== Work item ==
Tally every line in the following material that has the word "является" in it, and answer with that figure alone.
[Start of Attachment]
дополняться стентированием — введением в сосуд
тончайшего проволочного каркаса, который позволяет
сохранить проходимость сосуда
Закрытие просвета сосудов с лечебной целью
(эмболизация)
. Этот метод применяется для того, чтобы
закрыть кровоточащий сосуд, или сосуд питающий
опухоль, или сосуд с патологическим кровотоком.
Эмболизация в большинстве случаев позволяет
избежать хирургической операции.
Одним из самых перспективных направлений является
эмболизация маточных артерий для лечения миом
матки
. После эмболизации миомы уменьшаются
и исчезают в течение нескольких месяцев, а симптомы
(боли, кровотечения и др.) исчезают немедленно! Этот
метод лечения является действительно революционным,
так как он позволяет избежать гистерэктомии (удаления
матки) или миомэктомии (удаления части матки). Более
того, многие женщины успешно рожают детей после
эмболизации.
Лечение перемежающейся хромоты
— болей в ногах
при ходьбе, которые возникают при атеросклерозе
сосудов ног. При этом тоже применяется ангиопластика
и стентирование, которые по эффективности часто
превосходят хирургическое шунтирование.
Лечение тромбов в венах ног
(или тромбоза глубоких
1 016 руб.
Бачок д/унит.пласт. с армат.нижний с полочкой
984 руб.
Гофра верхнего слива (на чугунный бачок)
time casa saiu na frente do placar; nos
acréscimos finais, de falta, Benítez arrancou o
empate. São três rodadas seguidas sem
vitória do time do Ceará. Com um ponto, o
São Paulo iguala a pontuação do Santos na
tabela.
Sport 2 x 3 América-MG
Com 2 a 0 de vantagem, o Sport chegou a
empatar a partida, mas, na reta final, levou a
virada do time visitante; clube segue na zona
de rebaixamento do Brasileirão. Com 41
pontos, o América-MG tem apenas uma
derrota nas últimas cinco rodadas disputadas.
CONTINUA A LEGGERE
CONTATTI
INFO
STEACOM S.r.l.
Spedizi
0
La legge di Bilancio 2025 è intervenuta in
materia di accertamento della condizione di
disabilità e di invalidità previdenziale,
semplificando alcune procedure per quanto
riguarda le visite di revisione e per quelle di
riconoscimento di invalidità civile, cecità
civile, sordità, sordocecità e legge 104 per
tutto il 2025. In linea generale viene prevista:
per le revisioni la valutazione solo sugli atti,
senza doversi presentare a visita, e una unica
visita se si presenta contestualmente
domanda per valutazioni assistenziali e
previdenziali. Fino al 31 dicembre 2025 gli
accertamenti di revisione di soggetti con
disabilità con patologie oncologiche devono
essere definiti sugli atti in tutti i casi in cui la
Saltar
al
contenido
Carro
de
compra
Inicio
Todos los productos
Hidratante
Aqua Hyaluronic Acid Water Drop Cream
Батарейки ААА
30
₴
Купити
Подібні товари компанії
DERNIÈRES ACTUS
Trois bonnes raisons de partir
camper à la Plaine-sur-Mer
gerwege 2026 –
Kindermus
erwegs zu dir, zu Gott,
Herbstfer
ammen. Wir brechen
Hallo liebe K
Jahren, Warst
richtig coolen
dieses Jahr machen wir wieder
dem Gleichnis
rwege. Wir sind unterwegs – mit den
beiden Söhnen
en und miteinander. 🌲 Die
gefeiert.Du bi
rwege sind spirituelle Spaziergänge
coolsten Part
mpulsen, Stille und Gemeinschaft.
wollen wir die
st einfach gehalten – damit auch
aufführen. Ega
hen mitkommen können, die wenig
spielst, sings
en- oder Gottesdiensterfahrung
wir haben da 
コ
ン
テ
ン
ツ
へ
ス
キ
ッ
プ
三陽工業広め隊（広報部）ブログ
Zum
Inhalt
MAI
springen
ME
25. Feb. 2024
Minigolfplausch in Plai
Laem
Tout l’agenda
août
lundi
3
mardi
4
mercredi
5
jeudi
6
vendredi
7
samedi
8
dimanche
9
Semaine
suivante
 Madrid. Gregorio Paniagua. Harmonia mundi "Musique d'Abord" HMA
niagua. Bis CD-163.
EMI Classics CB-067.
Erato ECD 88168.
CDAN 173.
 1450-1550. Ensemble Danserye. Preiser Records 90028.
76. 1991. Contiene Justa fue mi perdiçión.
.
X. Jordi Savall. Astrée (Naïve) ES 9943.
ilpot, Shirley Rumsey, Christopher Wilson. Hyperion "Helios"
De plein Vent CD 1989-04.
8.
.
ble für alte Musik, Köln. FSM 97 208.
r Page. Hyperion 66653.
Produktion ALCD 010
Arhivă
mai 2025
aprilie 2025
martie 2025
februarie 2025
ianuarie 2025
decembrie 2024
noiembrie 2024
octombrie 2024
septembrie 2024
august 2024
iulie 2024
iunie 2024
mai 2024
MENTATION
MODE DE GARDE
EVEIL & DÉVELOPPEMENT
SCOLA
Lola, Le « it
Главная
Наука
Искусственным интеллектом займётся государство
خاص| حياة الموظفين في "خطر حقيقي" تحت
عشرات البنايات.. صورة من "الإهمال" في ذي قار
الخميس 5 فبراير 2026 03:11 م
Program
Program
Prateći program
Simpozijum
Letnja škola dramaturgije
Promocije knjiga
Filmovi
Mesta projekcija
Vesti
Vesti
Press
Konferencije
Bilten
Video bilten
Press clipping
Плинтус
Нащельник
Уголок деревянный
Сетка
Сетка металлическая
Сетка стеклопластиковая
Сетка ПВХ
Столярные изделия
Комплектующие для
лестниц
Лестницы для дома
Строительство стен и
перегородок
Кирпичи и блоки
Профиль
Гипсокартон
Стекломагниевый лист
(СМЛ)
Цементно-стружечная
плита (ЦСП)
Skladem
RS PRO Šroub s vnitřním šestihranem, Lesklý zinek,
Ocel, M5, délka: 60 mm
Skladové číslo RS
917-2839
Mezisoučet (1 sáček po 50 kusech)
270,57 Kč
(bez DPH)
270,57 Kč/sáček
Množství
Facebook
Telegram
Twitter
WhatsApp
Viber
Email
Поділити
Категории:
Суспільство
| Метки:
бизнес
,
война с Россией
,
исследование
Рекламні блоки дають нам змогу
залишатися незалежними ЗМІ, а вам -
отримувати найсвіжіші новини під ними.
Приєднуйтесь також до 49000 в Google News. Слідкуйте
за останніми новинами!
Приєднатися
[End of Attachment]
== Answer area ==
2